Friday, August 23, 2013
Health and Safety Committees Providing Savings to Your Company

A well-designed and administered safety committee can help to reduce the burden of running a safety program and increase the return on investment. What type of benefits might be noted?

  1. Increased employee involvement;
  2. Increased productivity;
  3. Increased morale;
  4. Decreased injuries and illnesses;
  5. Decreased waste of materials; and
  6. Decreased cost of insurance coverage.

In reviewing the benefits, let’s start at the bottom and work our way up. Pennsylvania provides a 5% reduction in your workers’ compensation premium if you have an effective safety committee that meets their criteria. They have offered this savings recognizing that having an effective safety committee typically reduces workers’ compensation costs by much more than the 5%. If an employer has an effective committee, both the employer and the state win. It’s a good return on investment on the part of both parties.

Both material waste and injury and illness rates are reduced. Morale in increased through the improvement in both the ability to be involved in decision-making and improvement in the workplace conditions. Productivity is improved as people are working smarter and safer. The burden of running the safety program is reduced as the responsibility for safety is switched from a selected few to all employees served by the safety committee.

The safety committee can serve as the H.E.A.R.T. (Hazard Evaluation Accident Review Team) of your safety and health program. It can help to strengthen the body of the program by detecting conditions that could or have caused harm and pumping information to protect from that harm or repair harm that has occurred. Using the heart and body analogy, if one hazard that you have is chemical use and your program to address hazardous chemicals is weak, you need to strengthen this “muscle” by having the H.E.A.R.T. remove the weak parts of the program, rebuilding it.

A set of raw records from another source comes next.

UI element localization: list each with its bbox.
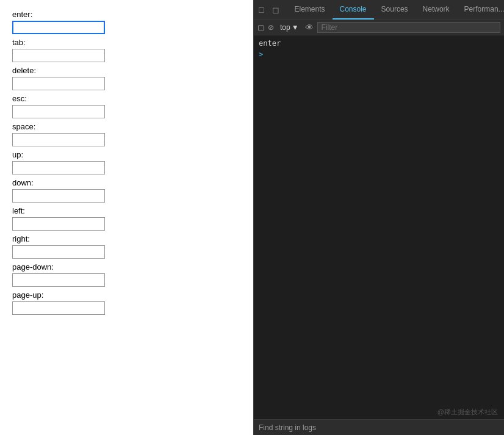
eye-icon[interactable]: 👁 <box>305 23 314 32</box>
filter-input[interactable] <box>317 22 500 33</box>
console-toolbar: ▢ ⊘ top ▼ 👁 <box>254 20 504 35</box>
find-bar-text: Find string in logs <box>259 423 316 432</box>
devtools-tabs: ElementsConsoleSourcesNetworkPerforman..… <box>287 0 504 20</box>
console-prompt-line: > <box>259 49 499 60</box>
field-label-enter: enter: <box>12 10 241 19</box>
field-label-page-down: page-down: <box>12 262 241 271</box>
devtools-toolbar: □ ◻ ElementsConsoleSourcesNetworkPerform… <box>254 0 504 20</box>
devtools-tab-sources[interactable]: Sources <box>374 0 416 20</box>
field-label-space: space: <box>12 122 241 131</box>
field-input-down[interactable] <box>12 189 105 203</box>
field-group-right: right: <box>12 234 241 259</box>
field-input-space[interactable] <box>12 133 105 146</box>
top-dropdown[interactable]: top ▼ <box>278 23 301 32</box>
field-group-down: down: <box>12 178 241 203</box>
field-label-down: down: <box>12 178 241 187</box>
device-icon[interactable]: ◻ <box>270 4 282 16</box>
field-input-page-up[interactable] <box>12 301 105 315</box>
devtools-tab-network[interactable]: Network <box>416 0 457 20</box>
field-input-esc[interactable] <box>12 105 105 118</box>
field-label-right: right: <box>12 234 241 243</box>
dropdown-arrow-icon: ▼ <box>292 23 299 32</box>
devtools-tab-console[interactable]: Console <box>333 0 374 20</box>
top-label: top <box>280 23 290 32</box>
clear-icon[interactable]: ▢ <box>257 23 264 32</box>
field-input-delete[interactable] <box>12 77 105 90</box>
devtools-tab-elements[interactable]: Elements <box>287 0 332 20</box>
field-input-right[interactable] <box>12 245 105 259</box>
console-entry-line: enter <box>259 38 499 49</box>
field-input-enter[interactable] <box>12 21 105 34</box>
left-panel: enter:tab:delete:esc:space:up:down:left:… <box>0 0 253 435</box>
field-label-left: left: <box>12 206 241 215</box>
field-label-tab: tab: <box>12 38 241 47</box>
field-label-page-up: page-up: <box>12 290 241 300</box>
field-group-delete: delete: <box>12 66 241 90</box>
no-entry-icon[interactable]: ⊘ <box>268 23 274 32</box>
field-input-up[interactable] <box>12 161 105 174</box>
field-group-space: space: <box>12 122 241 146</box>
field-group-page-down: page-down: <box>12 262 241 287</box>
fields-container: enter:tab:delete:esc:space:up:down:left:… <box>12 10 241 315</box>
field-input-left[interactable] <box>12 217 105 231</box>
devtools-icons: □ ◻ <box>256 4 287 16</box>
field-input-page-down[interactable] <box>12 273 105 287</box>
console-output: enter > <box>254 35 504 419</box>
field-label-esc: esc: <box>12 94 241 103</box>
devtools-tab-performan---[interactable]: Performan... <box>457 0 504 20</box>
field-group-up: up: <box>12 150 241 174</box>
field-group-enter: enter: <box>12 10 241 34</box>
field-group-esc: esc: <box>12 94 241 118</box>
field-input-tab[interactable] <box>12 49 105 62</box>
field-group-tab: tab: <box>12 38 241 62</box>
console-bottom-bar: Find string in logs <box>254 419 504 435</box>
devtools-panel: □ ◻ ElementsConsoleSourcesNetworkPerform… <box>253 0 504 435</box>
console-enter-text: enter <box>259 39 281 48</box>
field-group-page-up: page-up: <box>12 290 241 315</box>
console-prompt-icon: > <box>259 50 263 59</box>
field-label-delete: delete: <box>12 66 241 75</box>
field-label-up: up: <box>12 150 241 159</box>
field-group-left: left: <box>12 206 241 231</box>
inspect-icon[interactable]: □ <box>256 4 266 16</box>
watermark: @稀土掘金技术社区 <box>437 408 498 417</box>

How do you establish an effective safety committee? Who should be involved? What should their responsibilities be? When should they meet? Why is one needed? Where should they meet? For answers to these and related questions, or assistance in establishing or revitalizing an effective safety committee, please contact Colin J. Brigham, CIH, CSP, CPE, CPEA, Vice President, at 610.524.5525, ext. 24, or cbrigham@1ssh.com .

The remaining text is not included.